What to work on
In the entries that follow, find each line with the word "مرطوب" and copy it.

Transcribed page contents
- - - - -
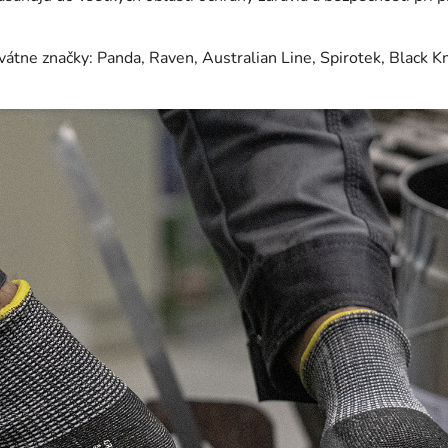
átne značky: Panda, Raven, Australian Line, Spirotek, Black Kn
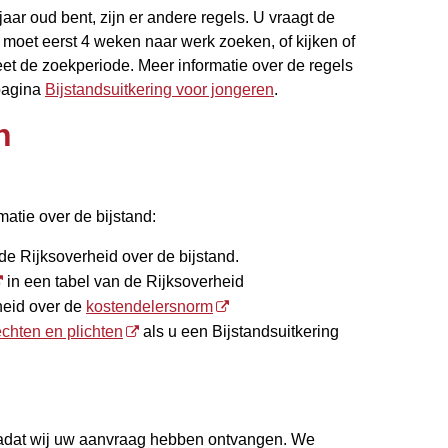
jaar oud bent, zijn er andere regels. U vraagt de
u moet eerst 4 weken naar werk zoeken, of kijken of
eet de zoekperiode. Meer informatie over de regels
pagina
Bijstandsuitkering voor jongeren
.
n
matie over de bijstand:
e Rijksoverheid over de bijstand.
in een tabel van de Rijksoverheid
heid over de
kostendelersnorm
echten en plichten
als u een Bijstandsuitkering
adat wij uw aanvraag hebben ontvangen. We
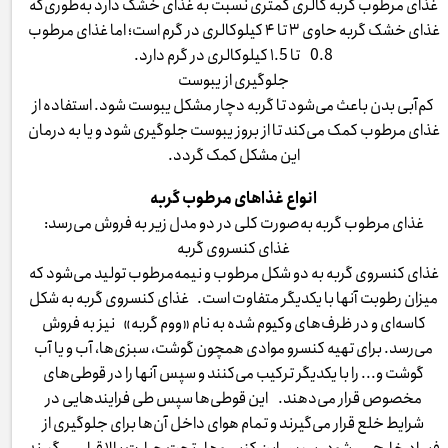
غذای مرطوب گربه کالری کمتری نسبت به غذای خشک دارد به‌طوری‌که
غذای خشک گربه حاوی ۳ تا ۴ کیلوکالری در گرم است؛ اما غذای مرطوب
0.8 تا ۱.5 کیلوکالری در گرم دارد.
جلوگیری از یبوست
کم‌آبی بدن باعث می‌شود تا گربه دچار مشکل یبوست شود. استفاده از
غذای مرطوب کمک می‌کند تا از بروز یبوست جلوگیری شود و یا به درمان
این مشکل کمک گردد.
انواع غذاهای مرطوب گربه
غذای مرطوب گربه به‌صورت کلی در دو مدل زیر به فروش می‌رسد:
غذای کنسروی گربه
غذای کنسروی گربه به دو شکل مرطوب و نیمه‌مرطوب تولید می‌شود که
میزان رطوبت آنها با یکدیگر متفاوت است. غذای کنسروی گربه به شکل
کاسه‌ای و در ظرف‌های وکیوم شده به نام «ووم گربه» نیز به فروش
می‌رسد. برای تهیه کنسرو موادی همچون گوشت، سبزی‌ها، آب و یا آب
گوشت و... را با یکدیگر ترکیب می‌کنند و سپس آنها را در قوطی‌های
مخصوص قرار می‌دهند. این قوطی‌ها سپس طی فرایندهایی در
شرایط خلع قرار می‌گیرند و تمام هوای داخل آن‌ها برای جلوگیری از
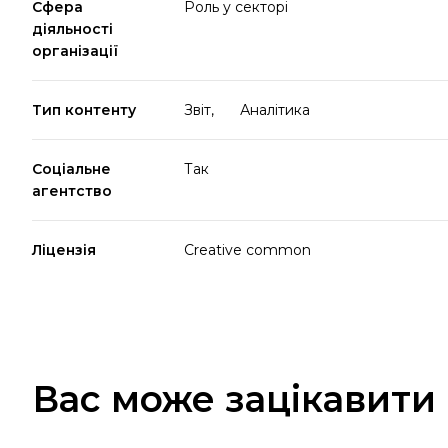
Сфера
Роль у секторі
діяльності
організації
Тип контенту
Звіт,
Аналітика
Соціальне
Так
агентство
Ліцензія
Creative common
Вас може зацікавити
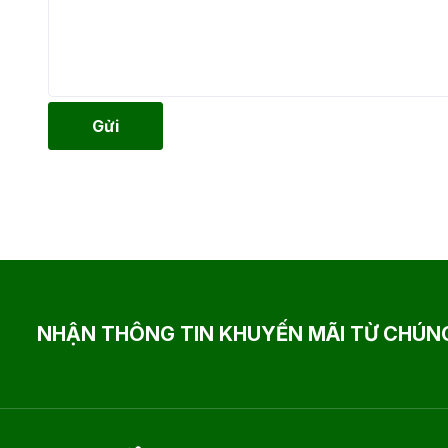
Gửi
NHẬN THÔNG TIN KHUYẾN MÃI TỪ CHÚNG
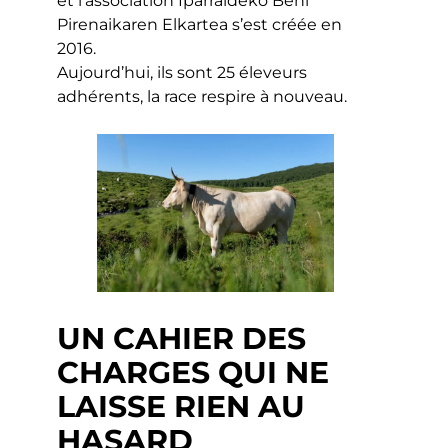
et l’association Iparraldeko Behi
Pirenaikaren Elkartea s’est créée en
2016.
Aujourd’hui, ils sont 25 éleveurs
adhérents, la race respire à nouveau.
UN CAHIER DES
CHARGES QUI NE
LAISSE RIEN AU
HASARD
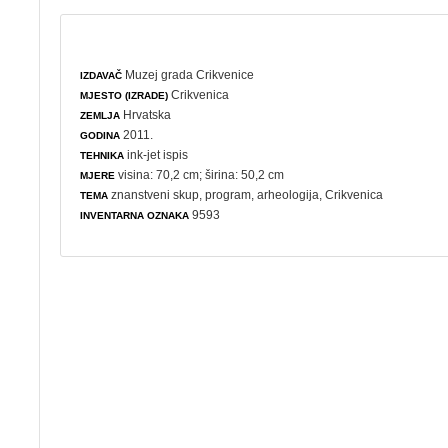
Muzej grada Crikvenice
IZDAVAČ
Crikvenica
MJESTO (IZRADE)
Hrvatska
ZEMLJA
2011.
GODINA
ink-jet ispis
TEHNIKA
visina: 70,2 cm; širina: 50,2 cm
MJERE
znanstveni skup
,
program
,
arheologija
, Crikvenica
TEMA
9593
INVENTARNA OZNAKA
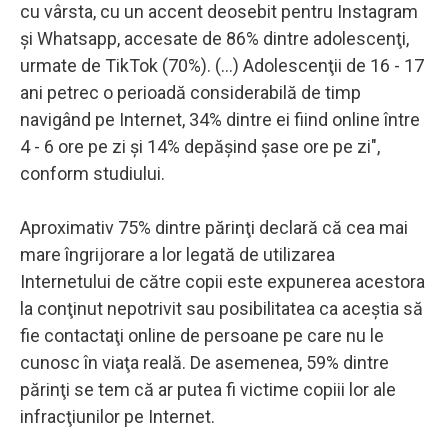
cu vârsta, cu un accent deosebit pentru Instagram
şi Whatsapp, accesate de 86% dintre adolescenţi,
urmate de TikTok (70%). (...) Adolescenţii de 16 - 17
ani petrec o perioadă considerabilă de timp
navigând pe Internet, 34% dintre ei fiind online între
4 - 6 ore pe zi şi 14% depăşind şase ore pe zi",
conform studiului.
Aproximativ 75% dintre părinţi declară că cea mai
mare îngrijorare a lor legată de utilizarea
Internetului de către copii este expunerea acestora
la conţinut nepotrivit sau posibilitatea ca aceştia să
fie contactaţi online de persoane pe care nu le
cunosc în viaţa reală. De asemenea, 59% dintre
părinţi se tem că ar putea fi victime copiii lor ale
infracţiunilor pe Internet.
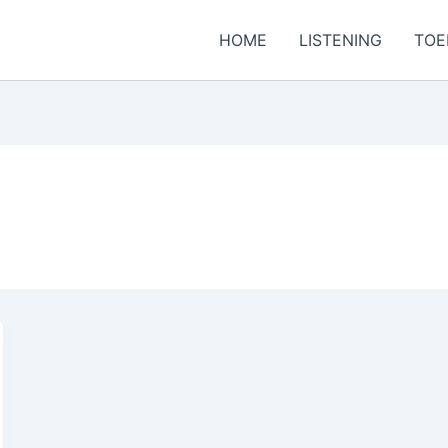
HOME
LISTENING
TOE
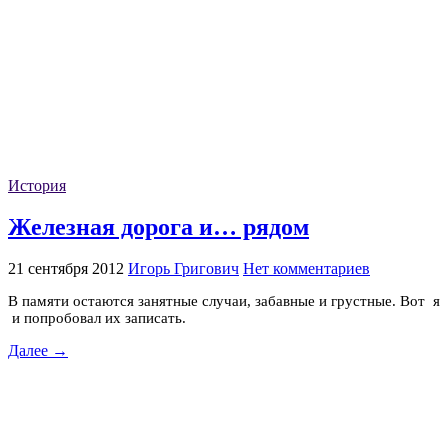
История
Железная дорога и… рядом
21 сентября 2012
Игорь Григович
Нет комментариев
В памяти остаются занятные случаи, забавные и грустные. Вот я
и попробовал их записать.
Далее →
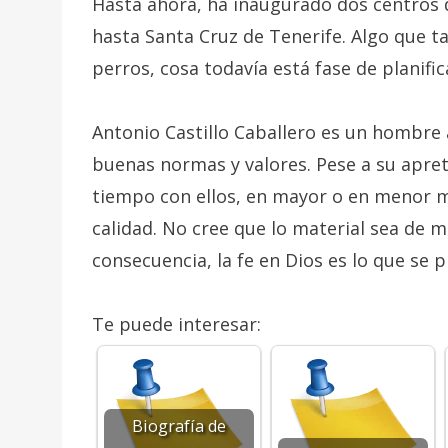
Hasta ahora, ha inaugurado dos centros d
hasta Santa Cruz de Tenerife. Algo que t
perros, cosa todavía está fase de planifi
Antonio Castillo Caballero es un hombre 
buenas normas y valores. Pese a su apre
tiempo con ellos, en mayor o en menor 
calidad. No cree que lo material sea de m
consecuencia, la fe en Dios es lo que se 
Te puede interesar:
Biografía de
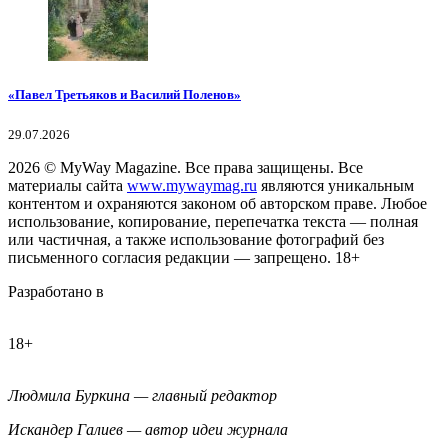
«Павел Третьяков и Василий Поленов»
29.07.2026
2026
© MyWay Magazine.
Все права защищены. Все
материалы сайта
www.mywaymag.ru
являются уникальным
контентом и охраняются законом об авторском праве. Любое
использование, копирование, перепечатка текста — полная
или частичная, а также использование фотографий без
письменного согласия редакции — запрещено. 18+
Разработано в
18+
Людмила Буркина — главный редактор
Искандер Галиев — автор идеи журнала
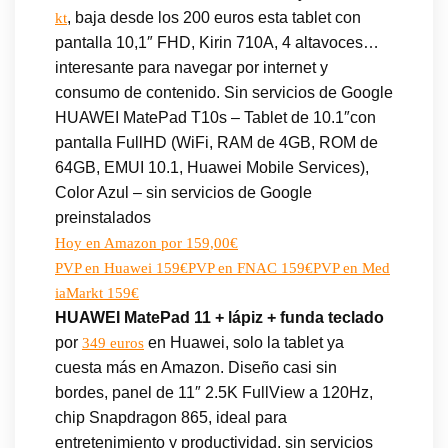
, baja desde los 200 euros esta tablet con
kt
pantalla 10,1″ FHD, Kirin 710A, 4 altavoces…
interesante para navegar por internet y
consumo de contenido. Sin servicios de Google
HUAWEI MatePad T10s – Tablet de 10.1″con
pantalla FullHD (WiFi, RAM de 4GB, ROM de
64GB, EMUI 10.1, Huawei Mobile Services),
Color Azul – sin servicios de Google
preinstalados
Hoy en Amazon por 159,00€
PVP en Huawei 159€
PVP en FNAC 159€
PVP en Med
iaMarkt 159€
HUAWEI MatePad 11 + lápiz + funda teclado
por
en Huawei, solo la tablet ya
349 euros
cuesta más en Amazon. Diseño casi sin
bordes, panel de 11″ 2.5K FullView a 120Hz,
chip Snapdragon 865, ideal para
entretenimiento y productividad, sin servicios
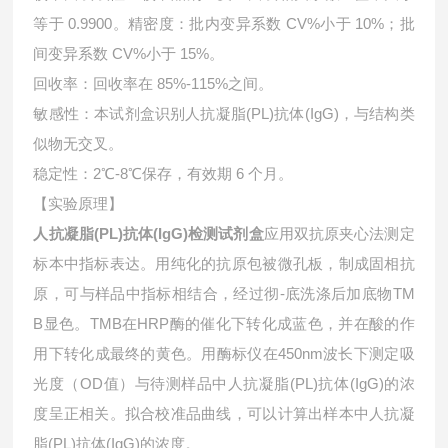
等于 0.9900。精密度：批内变异系数 CV%小于 10%；批
间变异系数 CV%小于 15%。
回收率：回收率在 85%-115%之间。
敏感性：本试剂盒识别人抗凝脂(PL)抗体(IgG)，与结构类
似物无交叉。
稳定性：2℃-8℃保存，有效期 6 个月。
【实验原理】
人抗凝脂(PL)抗体(IgG)检测试剂盒
应用双抗原夹心法测定
标本中指标表达。用纯化的抗原包被微孔板，制成固相抗
原，可与样品中指标相结合，经过彻-底洗涤后加底物TM
B显色。TMB在HRP酶的催化下转化成蓝色，并在酸的作
用下转化成最终的黄色。用酶标仪在450nm波长下测定吸
光度（OD值）与待测样品中
人抗凝脂(PL)抗体(IgG)的浓
度呈正相关。拟合校准品曲线，可以计算出样本中
人抗凝
脂(PL)抗体(IgG)的浓度。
- - - - -
Output of the exercise
غذای مرطوب گربه کالری کمتری نسبت به غذای خشک دارد به‌طوری‌که
غذای خشک گربه حاوی ۳ تا ۴ کیلوکالری در گرم است؛ اما غذای مرطوب
غذای مرطوب کمک می‌کند تا از بروز یبوست جلوگیری شود و یا به درمان
انواع غذاهای مرطوب گربه
غذای مرطوب گربه به‌صورت کلی در دو مدل زیر به فروش می‌رسد:
غذای کنسروی گربه به دو شکل مرطوب و نیمه‌مرطوب تولید می‌شود که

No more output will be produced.